Sans doute il ne faut pas dire cela de prime abord: il faut amener petit à petit les âmes dans cette voie. C'est notre but, c'est notre mot du guet. Dieu le Père a créé le monde de la matière: il faut lui rendre, par la matière, le culte qui lui est dû. L'obéissance aux lois de l'Evangile et de l'Eglise est le culte que nous rendons à Dieu le Fils. La fidélité à la grâce est l'hommage rendu à l’Esprit-Saint. Notre-Seigneur n'a passé que trente-trois ans sur la terre, et il a dit, en remontant au ciel, que quand il ne serait plus là on le comprendrait mieux, que l'Esprit-Saint viendrait et enseignerait toutes choses. Qu'on me comprenne bien. C'est une erreur de faire consister toute la religion dans le seul acte de la Rédemption. Ce n'est pas complet, ce n'est pas vrai. Notre-Seigneur lui-même l’affirme, comme nous venons de le dire. Le Père, le Fils et l’Esprit-Saint coopèrent tous trois à la religion. Et quand on honore par les seules pratiques religieuses Dieu le Fils et Dieu l’Esprit-Saint, on n'a pas un moyen complet de sanctification.
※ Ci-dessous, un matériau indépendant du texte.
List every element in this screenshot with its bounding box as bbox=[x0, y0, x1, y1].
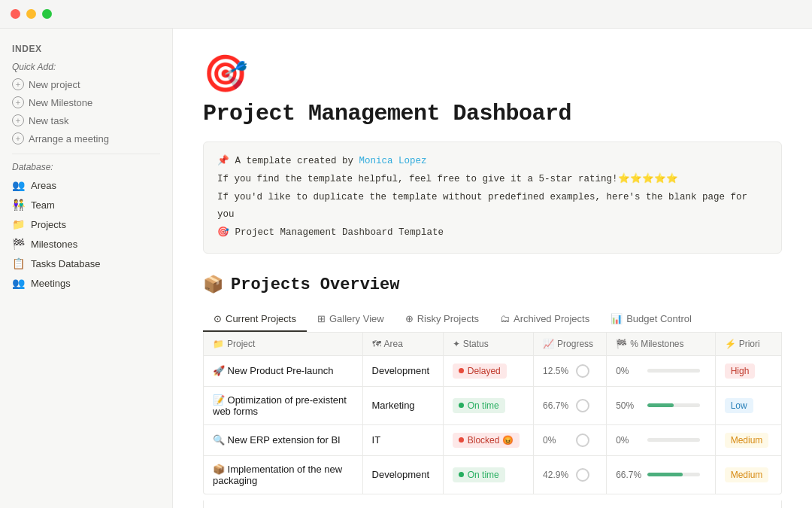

Si quelqu'un ne me comprenait pas bien, il pourrait me faire des questions. Qu'aujourd'hui tout le monde comprenne bien que tous les états de vie, toutes les circonstances dans lesquelles on se trouve, tous les genres d'existence ont droit à un grand respect. On doit aider les âmes dans toutes les circonstances où elles se trouvent. Pour sanctifier les âmes, il ne faut pas chercher midi à quatorze heures; il ne faut pas aller chercher son dîner en Amérique quand la table est servie auprès de nous. “Si quelqu’un m’aime ... nous nous ferons une demeure chez lui” (Jn 14:23). Notre-Seigneur établit là sa demeure et il témoigne ainsi que l'état, la situation de tout chrétien se trouve complet non pas par la grâce de la Rédemption seule, mais aussi par l'action du Père et de l’Esprit-Saint. Tout est dans la Rédemption sans doute, mais les moyens spéciaux de la Rédemption, la prière et les sacrements ne suffisent pas à remplir l'obligation de la vie chrétienne. Ce sont des points de repère, des sources de grâce: la source n'est pas le fleuve.

Nous avons des élèves à soigner. Les uns ont plus de moyens, plus de bonne volonté, les autres en ont moins. Faut-il négliger ceux-ci? Ils ont ce que le bon Dieu leur a donné, ou bien ce qu'il a permis dans les décrets de sa justice. Il faut avoir pour eux une grande condescendance et une grande pitié. Il faut leur témoigner notre affection, notre charité. Il ne faut leur demander que ce qu'ils peuvent donner et les aider quand ils ne peuvent pas le donner. Nous sommes les auxiliaires de Dieu vis-à-vis d'eux. La résolution à prendre, c'est que nous devons porter un grand respect à toute situation, que nous devons aider les âmes dont nous avons la charge à prendre les moyens d'être fidèles à la bonté de Dieu. Nous devons prendre garde que leur existence soit remplie par des œuvres religieuses, qu'ils ne se bornent pas à la messe du dimanche et à leurs prières de chaque jour. La religion doit aller plus loin, elle doit étendre son empire sur les choses matérielles comme sur les spirituelles. Qu'est-ce qu'a dit Notre-Seigneur? “Donne-nous chaque jour notre pain quotidien” (Lc 11:3). Ce que nous devons dire aux autres, commençons par bien nous le dire à nous-mêmes. Entrez bien dans cet esprit: c'est celui dans lequel nous sommes fondés. C'est par cette voie-là que nous devons mener les âmes dont nous avons la charge.